Hissing the Python Way: Scraping ishares.com to get index constituents (=w00t!=)

10 min readJul 2, 2023

Hey psss pssssss! Yo! You was looking for free MSCI or S&P Equity Index constituents innit? Updated daily? I source me stash from the best my friend, cooked up to high standards. So huh… you interested? Read on.

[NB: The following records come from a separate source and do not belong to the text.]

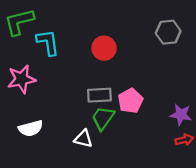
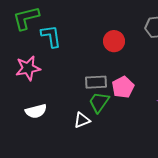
red circle: (104, 48) -> (114, 41), moved
white triangle: (83, 139) -> (82, 120), turned -36

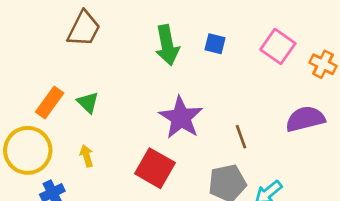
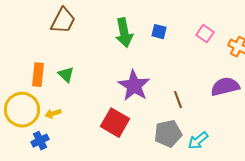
pink square: (278, 46) -> (205, 34), size x0.7
orange rectangle: (50, 103) -> (38, 75), turned -30
yellow arrow: (87, 156) -> (53, 114), moved, turned -91

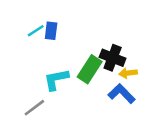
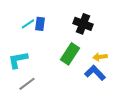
black cross: (113, 58) -> (83, 24), moved
cyan L-shape: (56, 79) -> (18, 60), moved

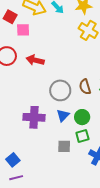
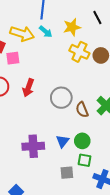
red arrow: (35, 60) -> (28, 88), turned -78
gray circle: (60, 90) -> (61, 98), moved
green square: (82, 136) -> (85, 160), turned 32

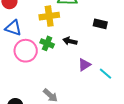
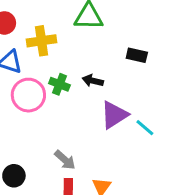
yellow cross: (49, 16) -> (42, 41), moved
purple triangle: (84, 65) -> (114, 115), size x1.5

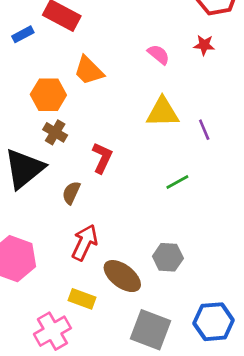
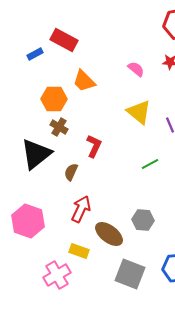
yellow triangle: (163, 112) -> (139, 112), turned 40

-> Can’t be bothered reading? : Snatch the Excel file here ->.XLSX, <-
-> Want to see the code? : Follow this link
-> Want to try it out for yourself? : Get the Jupyter Notebook here

Where do I start with this one… My mate Charlie (← check him out if you’re looking for a quant with strong maths, R and 🍖BBQ skills🍖) wanted to generate equity trading signals with his Bayesian sentiment algorithm so… I thought about building an automated pipeline to help him out. Quite naively I told him: “Charlie, let me handle that stuff for you. I just need to make a few calls.” (API calls I mean… Not phone calls… I don’t really know anyone in the industry anymore).

Designing and testing his algorithm took him a whole dissertation; extending his framework to many other instruments was going to prove yet another difficult endeavour. Charlie needed to acquire more data to test all of this stuff, he needed… AN INVESTMENT UNIVERSE. How about… THE S&P 500 I offered? The data should be quite easy to get no? Most of that stuff should also have decent Open Source Intelligence we can mine. Little did I know what I was getting myself into…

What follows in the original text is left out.